CZYTAJ Jest zgoda na odstrzał dzików w Kędzierzynie-Koźlu
Według behawiorysty zwierząt Aleksandra Budka, ludzie są sami sobie winni: - Traktują dziki jako atrakcję i dokarmiają je. Myślą, że zrobią zwierzęciu jednorazową przyjemność i dzik sobie pójdzie do lasu. A on nawet jeśli odejdzie, to znów wróci na osiedle, bo te zwierzęta są inteligentne. Jak raz znajdą jedzenie przy śmietniku, to będą tam przychodzić po raz kolejny. Kiedy widzą, że ze strony ludzi nic im nie grozi, po prostu przestają się ich bać.
Dziki na Opolszczyźnie
Szacuje się, że w ciągu 10 lat populacja dzika na Opolszczyźnie powiększyła się o około 150 procent (wyniki z wszystkich nadleśnictw pozwolą te szacunki zweryfikować). Dlaczego rośnie? Z dwóch powodów. Przede wszystkim w poprzednich latach nie zawsze wykonywane były wszystkie plany łowieckie, co sprzyjało zwiększaniu się liczebności tych zwierząt.

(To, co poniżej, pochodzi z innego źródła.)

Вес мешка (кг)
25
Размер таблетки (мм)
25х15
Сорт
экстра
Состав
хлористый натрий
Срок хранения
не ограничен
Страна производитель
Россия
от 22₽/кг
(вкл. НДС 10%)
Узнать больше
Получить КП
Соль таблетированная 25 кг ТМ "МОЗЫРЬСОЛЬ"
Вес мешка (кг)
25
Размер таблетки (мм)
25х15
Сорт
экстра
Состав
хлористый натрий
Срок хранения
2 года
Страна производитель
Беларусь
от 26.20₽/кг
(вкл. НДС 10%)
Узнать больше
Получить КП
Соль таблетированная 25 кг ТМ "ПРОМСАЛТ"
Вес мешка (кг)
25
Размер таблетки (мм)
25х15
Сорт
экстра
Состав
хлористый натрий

Poza tym coraz więcej rolników decyduje się na uprawę kukurydzy, a to wielki przysmak dzika. Podobnie jak rzepak, buraki cukrowe, zboża. Taka wysokobiałkowa dieta odbija się też na ich stanie zdrowia. Są mocne, okres godowy mają cały rok.

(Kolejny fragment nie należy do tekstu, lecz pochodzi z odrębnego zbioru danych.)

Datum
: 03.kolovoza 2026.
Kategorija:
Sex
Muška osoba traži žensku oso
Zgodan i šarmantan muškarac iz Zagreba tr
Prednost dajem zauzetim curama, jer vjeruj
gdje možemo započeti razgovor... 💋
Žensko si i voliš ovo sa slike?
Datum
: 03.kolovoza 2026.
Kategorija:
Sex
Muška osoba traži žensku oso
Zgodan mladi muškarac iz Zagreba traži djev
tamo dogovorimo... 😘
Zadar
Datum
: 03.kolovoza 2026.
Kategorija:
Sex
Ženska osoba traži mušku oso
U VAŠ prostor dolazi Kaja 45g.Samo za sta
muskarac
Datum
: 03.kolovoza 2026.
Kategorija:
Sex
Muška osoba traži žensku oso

ZOBACZ Dziki wyrządzają coraz więcej szkód na Opolszczyźnie
W 2016 myśliwi mają upolować w naszym regionie 12 tysięcy dzików. Rok temu było to 11 tysięcy, a w poprzednich latach około 6-7 tysięcy.
W Kędzierzynie-Koźlu można strzelać do dzików nawet w mieście. Zgodę wydał sejmik województwa.